わかった。こいつは書物狂の学者もどきだ。知識だけで生きているアマチュア学者なのだ。
内心にそういいきかせ、「でも、俺には売らないわけだ」とクルトはいった。
にらみつけるようにソールに眼をあわせる。いつもならクルトがこうすれば、相手の魔力が多少弱くとも、意思と意思の交錯がおきて共感がつうじるのだ。だがソールからはなにも返ってこなかった。ゆがんだ笑いがその頬にうかび、暗い眸がクルトからつとそらされる。
「――ああ、売りたくないね」
「俺も願いさげだよ。魔力もないただの頭でっかちから、世界の秘密に関わる書物を手に入れるなんて」
それは深く考えもせず出てしまった言葉だった。
しまった、と思う。いつもならこんな失言はしないのに、いったい俺はどうしたんだ?
しかしソールは無表情にクルトへ視線をやり、肩をすくめただけだった。黙ってふりむくと無言で来た通路をたどりはじめる。
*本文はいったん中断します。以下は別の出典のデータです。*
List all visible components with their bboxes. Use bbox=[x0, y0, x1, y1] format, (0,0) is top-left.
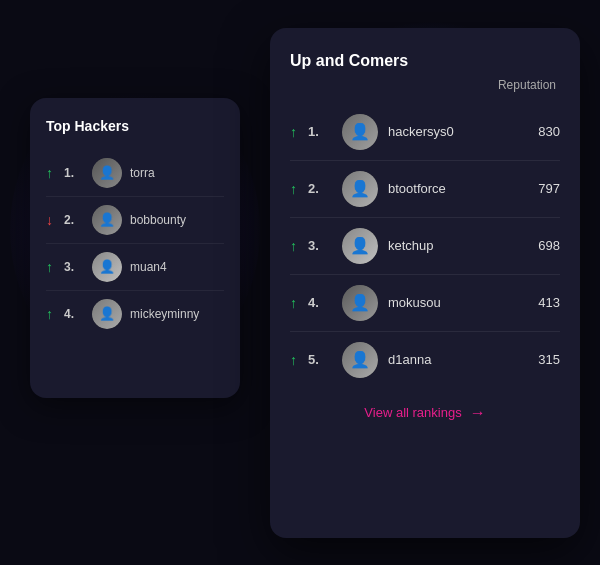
rank-number: 1. bbox=[308, 124, 332, 139]
username: bobbounty bbox=[130, 213, 224, 227]
trend-up-icon: ↑ bbox=[46, 306, 62, 322]
list-item: ↑ 5. 👤 d1anna 315 bbox=[290, 332, 560, 388]
view-all-label: View all rankings bbox=[364, 405, 461, 420]
trend-up-icon: ↑ bbox=[290, 295, 306, 311]
trend-up-icon: ↑ bbox=[46, 259, 62, 275]
avatar-image: 👤 bbox=[342, 285, 378, 321]
trend-down-icon: ↓ bbox=[46, 212, 62, 228]
reputation-score: 797 bbox=[524, 181, 560, 196]
username: torra bbox=[130, 166, 224, 180]
reputation-score: 413 bbox=[524, 295, 560, 310]
reputation-score: 830 bbox=[524, 124, 560, 139]
rank-number: 5. bbox=[308, 352, 332, 367]
avatar: 👤 bbox=[342, 285, 378, 321]
trend-up-icon: ↑ bbox=[290, 238, 306, 254]
avatar-image: 👤 bbox=[342, 342, 378, 378]
trend-up-icon: ↑ bbox=[290, 124, 306, 140]
rank-number: 4. bbox=[64, 307, 84, 321]
avatar: 👤 bbox=[342, 114, 378, 150]
reputation-score: 315 bbox=[524, 352, 560, 367]
trend-up-icon: ↑ bbox=[46, 165, 62, 181]
username: mickeyminny bbox=[130, 307, 224, 321]
list-item: ↑ 3. 👤 ketchup 698 bbox=[290, 218, 560, 275]
back-hacker-list: ↑ 1. 👤 torra ↓ 2. 👤 bobbounty ↑ 3. 👤 bbox=[46, 150, 224, 337]
list-item: ↑ 3. 👤 muan4 bbox=[46, 244, 224, 291]
username: btootforce bbox=[388, 181, 524, 196]
username: ketchup bbox=[388, 238, 524, 253]
avatar-image: 👤 bbox=[92, 158, 122, 188]
list-item: ↑ 1. 👤 hackersys0 830 bbox=[290, 104, 560, 161]
username: muan4 bbox=[130, 260, 224, 274]
list-item: ↑ 4. 👤 mokusou 413 bbox=[290, 275, 560, 332]
reputation-header: Reputation bbox=[290, 78, 560, 92]
avatar: 👤 bbox=[342, 171, 378, 207]
rank-number: 2. bbox=[308, 181, 332, 196]
avatar-image: 👤 bbox=[92, 299, 122, 329]
avatar: 👤 bbox=[92, 158, 122, 188]
avatar: 👤 bbox=[92, 299, 122, 329]
arrow-right-icon: → bbox=[470, 404, 486, 422]
rank-number: 4. bbox=[308, 295, 332, 310]
avatar-image: 👤 bbox=[92, 252, 122, 282]
view-all-rankings-link[interactable]: View all rankings → bbox=[290, 404, 560, 422]
rank-number: 2. bbox=[64, 213, 84, 227]
list-item: ↓ 2. 👤 bobbounty bbox=[46, 197, 224, 244]
list-item: ↑ 4. 👤 mickeyminny bbox=[46, 291, 224, 337]
avatar-image: 👤 bbox=[342, 171, 378, 207]
rank-number: 3. bbox=[64, 260, 84, 274]
trend-up-icon: ↑ bbox=[290, 352, 306, 368]
username: hackersys0 bbox=[388, 124, 524, 139]
scene: Top Hackers ↑ 1. 👤 torra ↓ 2. 👤 bobbount… bbox=[20, 18, 580, 548]
reputation-score: 698 bbox=[524, 238, 560, 253]
avatar-image: 👤 bbox=[342, 228, 378, 264]
avatar: 👤 bbox=[342, 228, 378, 264]
front-hacker-list: ↑ 1. 👤 hackersys0 830 ↑ 2. 👤 btootforce … bbox=[290, 104, 560, 388]
list-item: ↑ 2. 👤 btootforce 797 bbox=[290, 161, 560, 218]
rank-number: 3. bbox=[308, 238, 332, 253]
username: mokusou bbox=[388, 295, 524, 310]
avatar-image: 👤 bbox=[342, 114, 378, 150]
avatar: 👤 bbox=[92, 205, 122, 235]
list-item: ↑ 1. 👤 torra bbox=[46, 150, 224, 197]
top-hackers-card: Top Hackers ↑ 1. 👤 torra ↓ 2. 👤 bobbount… bbox=[30, 98, 240, 398]
trend-up-icon: ↑ bbox=[290, 181, 306, 197]
username: d1anna bbox=[388, 352, 524, 367]
front-card-title: Up and Comers bbox=[290, 52, 560, 70]
up-and-comers-card: Up and Comers Reputation ↑ 1. 👤 hackersy… bbox=[270, 28, 580, 538]
rank-number: 1. bbox=[64, 166, 84, 180]
avatar: 👤 bbox=[342, 342, 378, 378]
avatar-image: 👤 bbox=[92, 205, 122, 235]
back-card-title: Top Hackers bbox=[46, 118, 224, 134]
avatar: 👤 bbox=[92, 252, 122, 282]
ひょろりと細い体が階段の下へ消えようとする。焦ったクルトは弁解とも謝罪ともつかない言葉をさがしたが、口の中はカラカラで、何もでてこなかった。念話なら――と思った。念話が通じればすぐに、少なくとも、いまの自分の発言は――本意ではないのだと、相手に伝えることはできるのに。
いまこの場所では、自分の魔力は何の役にも立たなかった。
うすい背中が視界から消えるのをクルトはまじろぎもせずみつめていた。